Ditemukannya Gunawan

411 58 8
                                    

Warning typo bertebaran dimana-mana
.
.
.

Jangan lupa vote dan comment 😘
.
.
.

Happy Reading ❤️




Airin duduk di depan jendela kamarnya seraya termenung menatap ke luar jendela. Besok adalah jadwalnya untuk pergi ke pusat rehabilitasi, Airin merasa sedih karena harus meninggalkan sang Mama bersama dengan Helena..

"Rin," panggil Aira yang muncul di depan pintu. Airin menoleh sejenak, lalu mengalihkan pandangannya lagi ke arah luar jendela.

"Lo kenapa diam aja?" tanya Aira, ia masuk ke dalam kamar Airin, dan duduk di tepi ranjang.

"Mending, lo diam dulu. Jangan ganggu gue," ucap Airin dingin.

"Lo, marah sama gue?" Aira menarik lengan Airin agar mau menghadap ke arahnya.

"Apa sih?" ketus Airin menepis kasar tangan Aira.

"Lo cuma masuk pusat rehabilitasi, Rin. Bukan masuk penjara," desis Aira tajam.

Airin mengubah posisinya untuk menghadap ke arah Aira, dan dengan smirk di wajahnya ia berkata, "Cuma, lo bilang? Lo enggak tau gimana rasanya jadi gue, Ra. Karena apa? Yang selama ini tersiksa cuma gue, sedangkan lo? Lo masih bisa senang-senang di luar sana sama pacar, lo."

"Gue juga tersiksa, jangan lo pikir hidup  lo aja yang sengsara. Gue bukan senang-senang seperti apa yang lo, pikir," sanggah Aira dengan menaikkan satu oktaf nada bicaranya.

"Tapi, lo enggak pernah ngerasain siksaan, Tante Helena. Cuma gue," kata Airin penuh penekanan, tanpa terasa setetes cairan bening keluar dari salah kedua sudut matanya.

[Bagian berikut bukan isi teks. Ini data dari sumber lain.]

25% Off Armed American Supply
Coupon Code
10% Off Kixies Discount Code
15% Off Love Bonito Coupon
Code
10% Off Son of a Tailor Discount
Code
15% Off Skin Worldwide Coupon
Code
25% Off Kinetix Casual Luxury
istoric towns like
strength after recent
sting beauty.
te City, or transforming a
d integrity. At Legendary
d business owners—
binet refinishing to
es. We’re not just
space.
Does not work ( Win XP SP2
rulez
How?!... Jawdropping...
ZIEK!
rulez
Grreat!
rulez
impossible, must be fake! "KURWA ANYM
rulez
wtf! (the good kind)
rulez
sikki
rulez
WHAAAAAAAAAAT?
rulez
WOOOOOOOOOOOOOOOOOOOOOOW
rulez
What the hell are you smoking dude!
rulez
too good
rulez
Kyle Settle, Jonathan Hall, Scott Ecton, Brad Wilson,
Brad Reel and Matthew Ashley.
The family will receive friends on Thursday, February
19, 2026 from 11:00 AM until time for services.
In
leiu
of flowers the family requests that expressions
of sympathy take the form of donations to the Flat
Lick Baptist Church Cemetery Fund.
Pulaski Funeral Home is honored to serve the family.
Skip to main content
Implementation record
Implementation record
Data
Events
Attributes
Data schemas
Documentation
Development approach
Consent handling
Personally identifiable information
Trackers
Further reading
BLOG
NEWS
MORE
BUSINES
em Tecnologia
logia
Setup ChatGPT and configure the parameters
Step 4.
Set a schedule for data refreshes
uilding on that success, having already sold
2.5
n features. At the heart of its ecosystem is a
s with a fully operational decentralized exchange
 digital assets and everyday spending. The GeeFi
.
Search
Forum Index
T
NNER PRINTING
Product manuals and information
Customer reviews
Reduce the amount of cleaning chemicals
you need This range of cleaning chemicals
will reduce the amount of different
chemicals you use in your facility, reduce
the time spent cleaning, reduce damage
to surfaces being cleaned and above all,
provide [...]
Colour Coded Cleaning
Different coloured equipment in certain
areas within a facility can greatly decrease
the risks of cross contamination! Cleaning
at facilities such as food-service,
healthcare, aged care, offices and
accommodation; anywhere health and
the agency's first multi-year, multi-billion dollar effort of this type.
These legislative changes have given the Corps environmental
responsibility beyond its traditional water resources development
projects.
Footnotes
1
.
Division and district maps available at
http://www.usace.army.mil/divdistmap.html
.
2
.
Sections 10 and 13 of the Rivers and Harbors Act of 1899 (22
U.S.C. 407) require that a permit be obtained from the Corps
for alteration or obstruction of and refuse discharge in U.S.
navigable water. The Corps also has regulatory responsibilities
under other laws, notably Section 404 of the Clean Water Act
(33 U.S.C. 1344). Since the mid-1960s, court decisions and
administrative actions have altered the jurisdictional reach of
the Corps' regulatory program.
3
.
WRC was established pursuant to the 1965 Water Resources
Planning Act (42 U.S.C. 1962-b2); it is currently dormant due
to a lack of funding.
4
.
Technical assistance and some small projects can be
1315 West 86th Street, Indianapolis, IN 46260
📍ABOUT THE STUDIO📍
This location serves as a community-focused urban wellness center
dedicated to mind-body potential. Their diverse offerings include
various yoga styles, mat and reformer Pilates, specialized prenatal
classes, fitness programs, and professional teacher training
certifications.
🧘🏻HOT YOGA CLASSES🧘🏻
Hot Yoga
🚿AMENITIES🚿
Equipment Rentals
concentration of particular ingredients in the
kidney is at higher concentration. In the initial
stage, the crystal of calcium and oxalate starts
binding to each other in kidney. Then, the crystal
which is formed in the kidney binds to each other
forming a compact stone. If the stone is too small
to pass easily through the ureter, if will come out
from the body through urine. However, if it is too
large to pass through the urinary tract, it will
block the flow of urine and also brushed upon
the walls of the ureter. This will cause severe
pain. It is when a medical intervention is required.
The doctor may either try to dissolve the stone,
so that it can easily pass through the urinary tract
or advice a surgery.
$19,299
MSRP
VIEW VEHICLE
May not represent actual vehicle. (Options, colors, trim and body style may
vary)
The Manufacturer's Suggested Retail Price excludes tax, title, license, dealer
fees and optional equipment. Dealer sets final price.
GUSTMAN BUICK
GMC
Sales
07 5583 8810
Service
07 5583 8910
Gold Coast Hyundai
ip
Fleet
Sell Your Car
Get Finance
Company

"Itu karena, lo yang selalu ngebantah, dan gue udah bilang sama, Lo waktu Tante Helena ngusir kita, mending kita pergi daripada harus tersiksa kayak gini," bentak Aira dengan suara bergetar.

"Kalau kita pergi, kita mau tinggal dimana? Lo mikir, anjing!" berang Airin dengan gigi bergemelutuk, nafasnya memburu tak beraturan.

"Kita bisa cari tempat kost dimana pun, biar kecil asalkan kita terbebas dari siksaan Tante Helena. Lo, enggak kasihan apa lihat Mama yang udah sakit kayak gitu, tapi makin disiksa sama Tante Helena?" ucap Aira, seraya menyeka air mata yang tak sengaja jatuh dari pelupuk matanya.

"Kalau seandainya kita butuh makan, gue bisa kerja setelah pulang sekolah," lanjutnya dengan menurunkan satu oktaf nada bicaranya.

Airin langsung bungkam mendengar ucapan dari Aira, namun itu hanya sejenak, ia langsung mengusir Aira dari kamarnya.

"Mendingan, lo pergi!" Airin menunjuk ke arah pintu, tanpa menatap ke arah Aira.

"L-lo ngusir gue?" pekik Aira kaget tak menyangka jika Airin mengusir dirinya, "Lo beneran egois, Rin."

Mendengar hal itu, Airin langsung bangkit dari duduknya, lalu ia menoleh, dan menatap Olivia dengan tajam, "Lo bilang gue egois? Yang egois itu, lo bego. Waktu Mama hampir dibunuh sama Tante Helena, lo kemana? Lo senang-senang sama temen-temen, Lo itu," kelit Airin dengan tangan terkepal kuat sampai kukunya memucat, "Hidup lo, enak bukan kayak gue. Bertahun-tahun gue hidup bersama dengan suntikan, dan obat penenang. Gue capek, Ra gue capek." Airin menjatuhkan tubuhnya ke lantai, dan menangis sejadi-jadinya.

Melihat hal itu, Aira memilih diam, dan langsung merengkuh tubuh saudari kembarnya itu.

"Maafin, gue enggak seharusnya kita berantem gini, Rin. Kasihan, Mama kalau tau kita berantem kayak gini," tukas Aira seraya mengelus punggung Airin, untuk memberikannya ketenangan.